Eric MSP Veith ha scritto:
> Hello,
> 
> I've spent some time trying to figure out what that script ought to do, but I 
> failed. I keep assuming that it should *set* the domain name, because of 
> `[ -n ${NISDOMAIN} ] && /bin/domainname "${NISDOMAIN}"ยด, but without further 
> knowledge of the AWK piece we cannot tell.
> 
> ...
> 

Hello all,
I'm a "normal" InitNG user (I mean, I'm not developing it), but I follow
this ML. I've tried to figure out what that AWK command does. I actually
have initng 0.6.7(-1) on my Debian, and the line in
/etc/initng/system/domainname.i was:

/usr/bin/awk '$1=="domain"&&ARGV[2]!=""{$2=ARGV[2]}{print}'
/etc/resolv.conf "${DNSDOMAIN}"

This line does the following (in pseudo code):

if (($1 == "domain") && (ARGV[2] != "")) {
    $2 = ARGV[2];
    print;
}

Now, what are those $1 and $2? They are the words awk strips out from
/etc/resolv.conf.
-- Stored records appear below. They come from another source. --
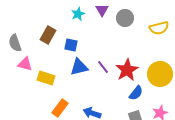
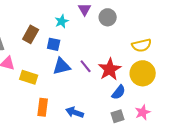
cyan star: (78, 14) -> (62, 21), moved
yellow semicircle: (159, 28) -> (142, 45), moved
orange rectangle: (60, 108) -> (43, 107), turned -30

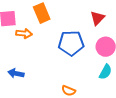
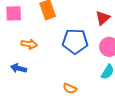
orange arrow: (24, 33) -> (29, 44), moved

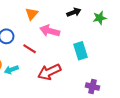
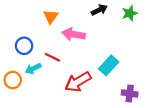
cyan rectangle: (81, 51) -> (109, 65), moved, turned 66
cyan arrow: (11, 70) -> (33, 69), moved

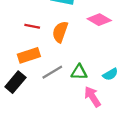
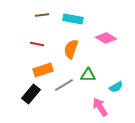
red line: (32, 26) -> (37, 44), moved
green triangle: (79, 72) -> (88, 75), moved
My resolv.conf is:

nameserver 208.67.222.222
nameserver 208.67.220.220

Now, awk takes as default "word separator" the space character.
Therefore, in my resolv.conf, $1 would be "nameserver" and $2 would be
the ip address, for each single line.

That awk script, definitely, does the following: checks if the line
begins with "domain", if it does, it checks that $DNSDOMAIN is not empty
 (ARGV[2]!=""). If it is not, it sets $2 to that $DNSDOMAIN, and prints
the edited lines.

I've tried with a "realistic" resolv.conf (since mine hasn't any
"domain" lines):

$ cat myresolv.conf
domain hanskalabs.net
nameserver 192.168.1.1
$

Then I've executed that command against my custom file:

$ awk '$1=="domain"&&ARGV[2]!=""{$2=ARGV[2]}{print}' resolv.conf web.it
domain web.it
nameserver 192.168.1.1
awk: (FILENAME=resolv.conf FNR=2) fatale: non riesco ad aprire file
`web.it' in lettura (No such file or directory)
$

As you can see from the error message, seems like ARGV[2] _MUST_ be a
file (the exact error message says: "can't open `web.it' file in reading
mode"). And, moreover, it edits only the line starting with "domain".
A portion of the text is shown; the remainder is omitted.